Given the potential economic power a global technology platform can wield in a dispute – even with a relatively large economy, such as Australia – seeking diplomatic support was a good strategic move on Australia’s part.

Australia already has global credibility on this issue, due to the Australian Competition and Consumer Commission’s innovative work on regulating the power of social media companies.

Combined, these actions may have played a role in Facebook’s decision on Tuesday to reverse its position on blocking news.

However, the Australian government should be aware that advancing its competition policy at the diplomatic level, as Morrison did in a conversation with Indian prime minister Narendra Modi, poses risks – especially given the complex relationship between social media companies and democracy.

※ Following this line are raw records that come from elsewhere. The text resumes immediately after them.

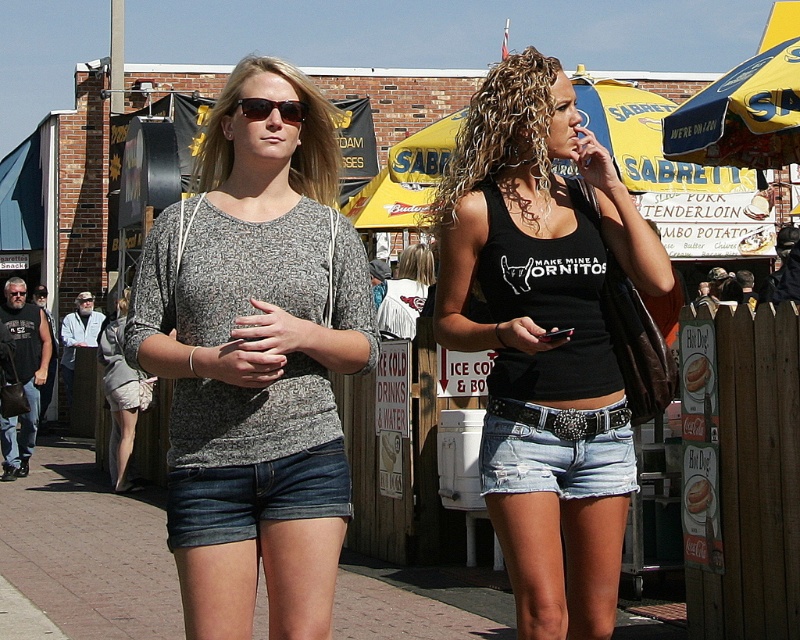 Based on the scene description, where is the black matte tank top at center located in the image?

The black matte tank top at center is located at point coordinates of 0.528 on the x axis and 0.681 on the y axis.

You are a photographer trying to capture a closeup of the black matte tank top at center and the matte black sunglasses at center. Which one should you focus on first if you want to ensure both are in focus?

The black matte tank top at center is below matte black sunglasses at center, so you should focus on the matte black sunglasses at center first to ensure both are in focus.

Consider the image. You are standing at the point with coordinates point (284,109) and want to walk towards the point with coordinates point (296,310). Which direction should you move in?

You should move forward because point (296,310) is in front of point (284,109). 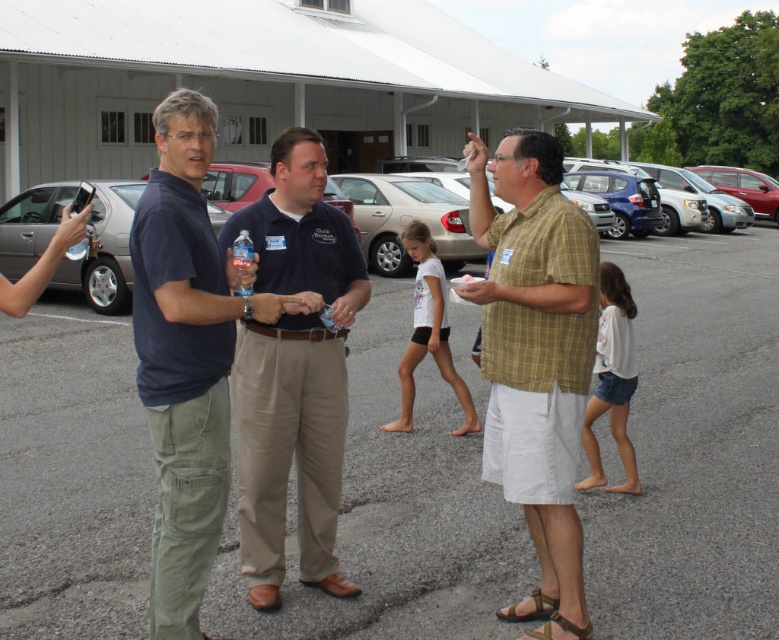 Question: Is dark blue shirt at center positioned behind metallic silver sedan at center?

Choices:
 (A) yes
 (B) no

Answer: (B)

Question: Which point is closer to the camera?

Choices:
 (A) (146, 339)
 (B) (314, 224)

Answer: (A)

Question: Which object is positioned closest to the metallic silver sedan at center?

Choices:
 (A) gray asphalt parking lot at center
 (B) yellow plaid shirt at center
 (C) dark blue shirt at center

Answer: (A)

Question: Can you confirm if yellow plaid shirt at center is positioned above khaki cotton pants at center?

Choices:
 (A) yes
 (B) no

Answer: (B)

Question: Which of the following is the closest to the observer?

Choices:
 (A) (686, 323)
 (B) (716, 237)

Answer: (A)

Question: Is yellow plaid shirt at center below dark blue shirt at center?

Choices:
 (A) no
 (B) yes

Answer: (B) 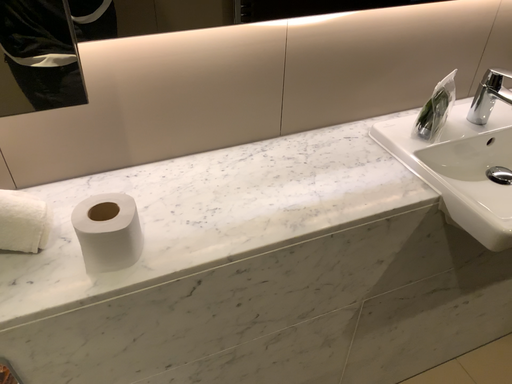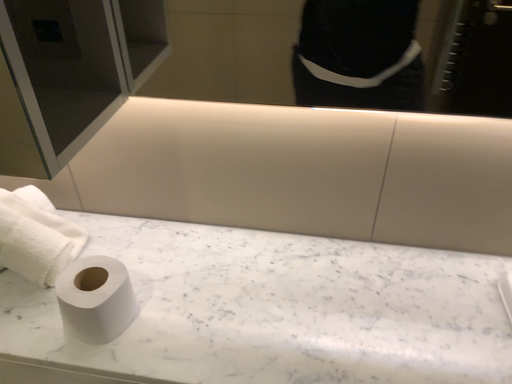 Question: How did the camera likely rotate when shooting the video?

Choices:
 (A) rotated downward
 (B) rotated upward

Answer: (B) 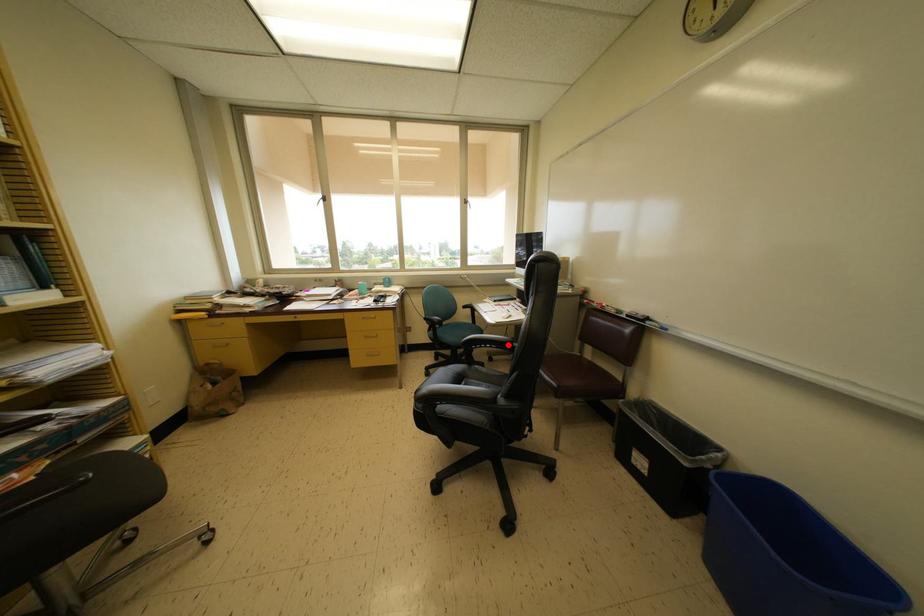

New technology was once lauded as a global democratising force, but it is increasingly seen as a means of concentrating economic and political power.

Modi’s Bharatiya Janata Party has skilfully used social media to campaign in India, Facebook’s biggest market and the world’s biggest democracy, but his government has also confronted Facebook and Twitter for providing digital platforms to his opponents, including those involved in the current farmer protests.

A democracy like Australia must be careful that its attempts to foster a more competitive social media ecosystem are not cynically exploited by authoritarian regimes – such as China or post-coup Myanmar – to justify placing constraints on the technology’s liberalising potential.


The Quad rises

Last week, foreign ministers from Australia, the United States, Japan and India held the first meeting of the Quadrilateral Security Dialogue since Joe Biden took office.

The telephone meeting was convened at the request of the new administration, suggesting that the Quad is likely to play an important role in Biden’s promise that the United States will consult more often with like-minded democracies.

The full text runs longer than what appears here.